Un espoir dans une bouteille, tenu par une Egyptienne. Crédit : Deena Mohamed
 
Shubeik Lubeik pourrait être traduit par “abracadabra”. Il s’agit d’une trilogie de bandes-dessinées. Le premier ouvrage a reçu le prix du meilleur roman graphique au festival du CairoComix. Cela est disponible en arabe, mais en 2021, la trilogie devrait être traduite en anglais. Deena a d’ailleurs eu l’occasion d’exposer son art au Musée de la Bande-Dessinée, dans la ville française d’Angoulême, mais aussi à Berlin, en Allemagne, et à York, en Angleterre. Cette bande-dessinée dévoile les espoirs du peuple égyptien, dans une société encore très inégalitaire. Les personnages peuvent acheter des voeux. Plus ils sont chers, plus ils peuvent permettre aux personnages d’atteindre leurs objectifs. Les riches achètent des voeux dans des bouteilles, tandis que les pauvres les achètent surtout dans des conserves, à l’instar de l’écrasante majorité de la population égyptienne. Les voeux destinés aux pauvres sont interdits de vente en Europe et par le gouvernement, parce qu’ils seraient considérablement imprévisibles tout en devenant souvent réels, entraînant des conséquences dévastatrices.
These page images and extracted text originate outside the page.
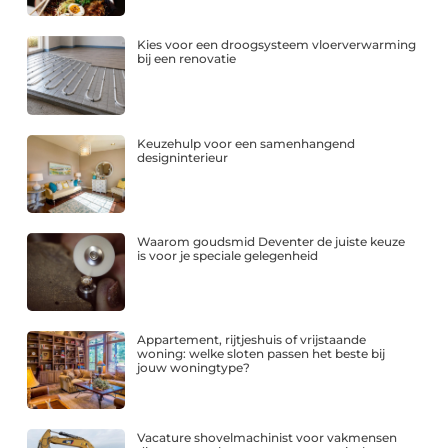
Kies voor een droogsysteem vloerverwarming
bij een renovatie
Keuzehulp voor een samenhangend
designinterieur
Waarom goudsmid Deventer de juiste keuze
is voor je speciale gelegenheid
Appartement, rijtjeshuis of vrijstaande
woning: welke sloten passen het beste bij
jouw woningtype?
Vacature shovelmachinist voor vakmensen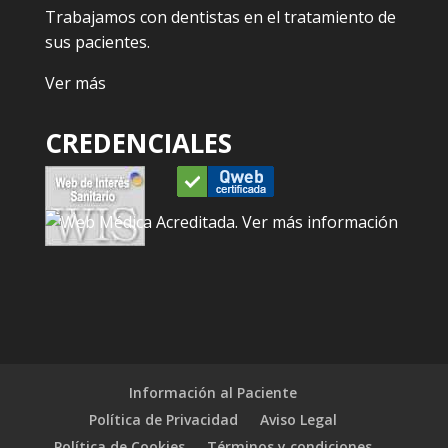
Trabajamos con dentistas en el tratamiento de
sus pacientes.
Ver más
CREDENCIALES
Información al Paciente
Política de Privacidad
Aviso Legal
Política de Cookies
Términos y condiciones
Ces voeux sont notamment disponibles dans des kiosques, un élément très important dans le paysage du Caire selon Deena. Le premier roman de la trilogie est consacré à Aziza, une jeune femme sérieuse, travaillant de façon acharnée. Abdo, un homme amoureux d’elle, la séduit. Cependant, lorsqu’elle le perd soudainement, elle décide d’acheter des voeux, alors qu’elle refusait auparavant de croire en leur efficacité. “Aziza est une histoire sur la perte et le regret, il s’agit aussi d’une histoire sur nos désirs les plus profonds et le droit humain d’avoir des rêves”, explique l’auteure de la satire sociale. Deena souhaitait absolument rendre hommage à l’héritage égyptien, notamment dans la façon de dessiner les BD. “C’est très important pour moi que cela parle avant tout aux Egyptien·ne·s”. Cela touche également à un certain héritage culturel, concernant les génies par exemple. L’auteure mêle donc plusieurs éléments traditionnels à une histoire contemporaine.

 

Il lui arrive également de créer des bandes-dessinées destinées à des organisations, telles que l’ONU Femmes ou encore pour l’application Harassmap. Cette dernière vise à répertorier le nombre de cas de harcèlement, d’agressions sexuelles et de viols en Egypte, tout en proposant des lieux où prendre des cours de self-défense. Cependant, Deena se considère avant tout comme une artiste. Pour les arabophones, son ouvrage est disponible ici. On espère également une traduction en français, mais en attendant, nous pouvons toujours nous consoler avec la superbe Qahera, en souhaitant beaucoup de succès à Deena Muhammad, inshAllah.